A chemistry major from North Kingstown, R.I., Chace plans to pursue a Ph.D. in environmental chemistry, with an emphasis on researching atmospheric climate change processes. An aspiring research chemist, she hopes to someday make a major contribution to the mitigation of climate change through chemistry research and aid the development of technological solutions.
“By expanding scientific understanding of the chemical processes of climate change, I hope that my work will influence environmental policy and/or lead to the development of technological developments that can reduce anthropogenic impacts on the global climate system,” said Chace, who is also a recipient of a National Oceanic and Atmospheric Administration (NOAA) Ernest F. Hollings Undergraduate Scholarship, the Harold H. Warren Prize in Chemistry, and CRC Press Chemistry Achievement Award. At Williams, she is a member of the Environmental Council, has volunteered with the Williams Recovery of All Perishable Surplus (WRAPS) program, and was named a NESCAC All-Academic (cross country) in 2018 and 2019.
Maron, a biology and mathematics major from Sudbury, Mass., plans to pursue a Ph.D. in molecular biology, researching the mechanisms of human disease. With plans to enter academia as a research professor, he hopes to explore possible treatments for cancer and other diseases.
“Like so many others, cancer has affected my immediate family and so I am very motivated to pursue a career investigating possible treatments,” said Maron, who has conducted research at Brigham and Women’s Hospital, MIT, and the Broad Institute. At Williams, he has engaged in research with Assistant Professor of Biology Pei-Wen Chen, whose lab focuses on the effect of the Arf-GAP gene ASAP1 on the cytoskeleton, particularly in the context of ovarian cancer. In addition, Maron was selected to the Class of 1960s Scholars Program, and he is also a member of the Williamstown Fire Department and plays viola in the Berkshire Symphony and the Chamber Orchestra of Williams.

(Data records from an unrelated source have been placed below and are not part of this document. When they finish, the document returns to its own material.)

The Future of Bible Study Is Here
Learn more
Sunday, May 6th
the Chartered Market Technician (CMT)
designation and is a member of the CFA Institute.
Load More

“Congratulations to Wyndom and Ben, as well as to their mentors, on this prestigious national award,” said Katya King, director of Fellowships at Williams College. “Their success in the Goldwater competition is a reflection of their prodigious talents and work ethic, as well as the exceptional research opportunities they have pursued, both on and off campus, as undergraduates at Williams.”

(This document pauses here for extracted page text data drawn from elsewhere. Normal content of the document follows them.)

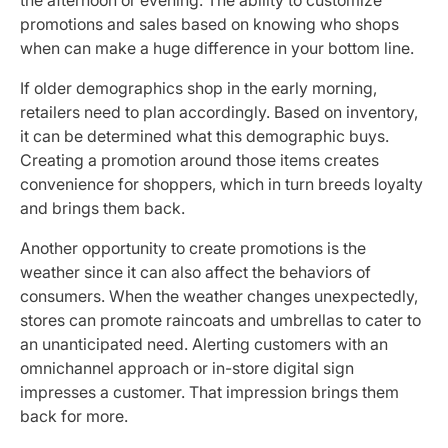
promotions and sales based on knowing who shops
when can make a huge difference in your bottom line.
If older demographics shop in the early morning,
retailers need to plan accordingly. Based on inventory,
it can be determined what this demographic buys.
Creating a promotion around those items creates
convenience for shoppers, which in turn breeds loyalty
and brings them back.
Another opportunity to create promotions is the
weather since it can also affect the behaviors of
consumers. When the weather changes unexpectedly,
stores can promote raincoats and umbrellas to cater to
an unanticipated need. Alerting customers with an
omnichannel approach or in-store digital sign
impresses a customer. That impression brings them
back for more.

Founded in 1793, Williams College is the second-oldest institution of higher learning in Massachusetts. The college’s 2,000 students are taught by a faculty noted for the quality of their teaching and research, and the achievement of academic goals includes active participation of students with faculty in their research. Students’ educational experience is enriched by the residential campus environment in Williamstown, Mass., which provides a host of opportunities for interaction with one another and with faculty beyond the classroom. Admission decisions on U.S. applicants are made regardless of a student’s financial ability, and the college provides grants and other assistance to meet the demonstrated needs of all who are admitted.